Using the new function $g(t)$, we get a linear ordinary differential equation:
$$g''''(t)+\frac{8}{3}3! g(t)=1+t$$ $$g''''(t)+2^4 g(t)=1+t$$
This one, you can solve with ease. Particular solution is just
$$g_p(t)=\frac{1}{16}(1+t)$$ and the homogeneous solution is, from the characteristic equation $\lambda^4=-2^4$ → $\lambda=\sqrt{2}(\pm 1 \pm i)$, a superposition
$$g_h(t)=e^{\sqrt 2 t}(A\sin\sqrt2 t + B\cos\sqrt2 t)+e^{-\sqrt 2 t}(C\sin\sqrt2 t + D\cos\sqrt2 t)$$
The original function $f(t)$ is simply the fourth derivative of $g_h(t)$ (the particular solution vanishes after differentiation anyway). Because differentiation of exponentials is the same, the solution has the same form:
$$f(t)=e^{\sqrt 2 t}(A\sin\sqrt2 t + B\cos\sqrt2 t)+e^{-\sqrt 2 t}(C\sin\sqrt2 t + D\cos\sqrt2 t)$$ with $A,B,C,D$ set by initial conditions, which you can read from the original integral equation ($f(0)=1$, $f'(0)=1$, $f''(0)=0$, $f'''(0)=0$). You can carry on from here.

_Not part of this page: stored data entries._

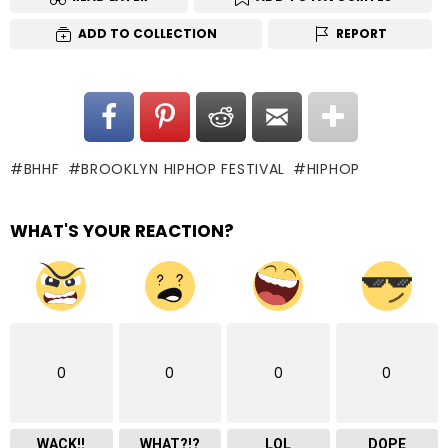
ADD TO COLLECTION
REPORT
BHHF
BROOKLYN HIPHOP FESTIVAL
HIPHOP
WHAT'S YOUR REACTION?
0
0
0
0
WACK!!
WHAT?!?
LOL
DOPE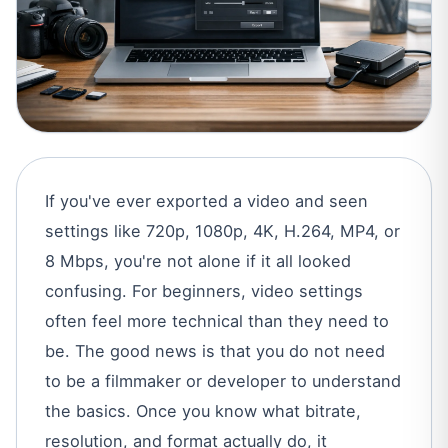
If you've ever exported a video and seen
settings like 720p, 1080p, 4K, H.264, MP4, or
8 Mbps, you're not alone if it all looked
confusing. For beginners, video settings
often feel more technical than they need to
be. The good news is that you do not need
to be a filmmaker or developer to understand
the basics. Once you know what bitrate,
resolution, and format actually do, it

Here is a way of tackling some inverse Laplace transform problems assuming you are good at manipulating summations $$ \mathcal{L}^{-1}\left[\frac{s^2+s^3}{16+s^4}\right]=\mathcal{L}^{-1}\left[\frac{s^2}{16+s^4}\right]+\mathcal{L}^{-1}\left[\frac{s^3}{16+s^4}\right] $$ expanding about $s$ equals infinity we have $$ \frac{s^2}{16+s^4} = \sum_{n=0}^\infty \frac{(-1)^n 16^n}{s^{4n+2}}\\ \frac{s^3}{16+s^4} = \sum_{n=0}^\infty \frac{(-1)^n 16^n}{s^{4n+1}} $$ using that $\mathcal{L}^{-1}(1/s^n)=t^{n-1}/(n-1)!$ $$ \mathcal{L}^{-1}\left[\frac{s^2}{16+s^4}\right] = \sum_{n=0}^\infty \frac{(-1)^n 16^n t^{4n+1}}{(4n+1)!}=\frac{ch(x)s(x)+c(x)sh(x)}{2\sqrt{2}}\\ \mathcal{L}^{-1}\left[\frac{s^3}{16+s^4}\right] = \sum_{n=0}^\infty \frac{(-1)^n 16^n t^{4n}}{(4n)!}=c(x)ch(x) $$ where $ch=\cosh,sh=\sinh,s=\sin,c=\cos,x=\sqrt{2}t$.